That's how I am, but I view that more as a good thing--it keeps your own writing style unique and not a carbon copy. However, you need to read from the genre you wish to write, in the same way you need to read a math text book if you're planning to ace the math test. That way you learn what is going on in the current market and how different authors pull off different techniques. For instance, when writing the first chapter of a book, ideally, what should happen? Every author pulls this off differently, but there are many common aspects to it.

Soft universalism, if we shall. roud:

Edit: Also, I should point out I don't mean ONLY read from the genre you plan on writing--there have been times I've used the transitive property that I learned in math on an Ethics essay. But I'm sure you get my point.


----------



## Word Dispenser (May 18, 2012)

monemi said:


> Villain's are always so much easier to write. There was a previous discussion on here about writing a story with only villains. It is tempting. I wouldn't have to scratch my head over good guys.


You could write a good guy who's actually _very, very _flawed. So he almost looks bad, and you kinda want to hate him 'cause of his choices, but you root for him, and he's actually awesome in some way. Like Dexter. Or Gabriel Knight.


----------



## d e c a d e n t (Apr 21, 2013)

@monemi
Well, you sound like you're better of than me. I don't even have an idea yet. :bored: And shit, November is almost here.

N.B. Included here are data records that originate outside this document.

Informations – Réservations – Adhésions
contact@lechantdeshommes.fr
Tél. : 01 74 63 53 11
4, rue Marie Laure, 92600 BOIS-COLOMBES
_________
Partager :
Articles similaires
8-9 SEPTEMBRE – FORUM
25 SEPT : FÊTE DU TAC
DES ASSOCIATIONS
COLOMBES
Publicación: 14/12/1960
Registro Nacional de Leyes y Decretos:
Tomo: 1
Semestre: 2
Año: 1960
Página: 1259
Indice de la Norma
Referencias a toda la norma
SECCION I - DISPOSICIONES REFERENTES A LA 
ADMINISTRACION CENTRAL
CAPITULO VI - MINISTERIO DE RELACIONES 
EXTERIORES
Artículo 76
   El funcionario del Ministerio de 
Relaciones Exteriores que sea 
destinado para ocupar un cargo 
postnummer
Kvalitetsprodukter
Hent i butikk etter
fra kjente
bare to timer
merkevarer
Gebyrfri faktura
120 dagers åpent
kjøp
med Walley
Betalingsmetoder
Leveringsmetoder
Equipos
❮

But anyway, if you want to write a villain protagonist, I'd say go for it. I've seen writers talking about their antagonist being more fun to write than their protagonist, and I always wonder why they don't just make it about the antagonist then. I mean, yeah, writing a whole book probably won't be 100% fun regardless, but if you don't even enjoy your main character, I think your story might suffer over-all.


----------



## Word Dispenser (May 18, 2012)

Nonsense said:


> @_monemi_
> Well, you sound like you're better of than me. I don't even have an idea yet. :bored: And shit, November is almost here.
> 
> But anyway, if you want to write a villain protagonist, I'd say go for it. I've seen writers talking about their antagonist being more fun to write than their protagonist, and I always wonder why they don't just make it about the antagonist then. I mean, yeah, writing a whole book probably won't be 100% fun regardless, but if you don't even enjoy your main character, I think your story might suffer over-all.


Yeah, big rule of thumb for me, is... The more you enjoy what you're writing, the more the reader will enjoy it.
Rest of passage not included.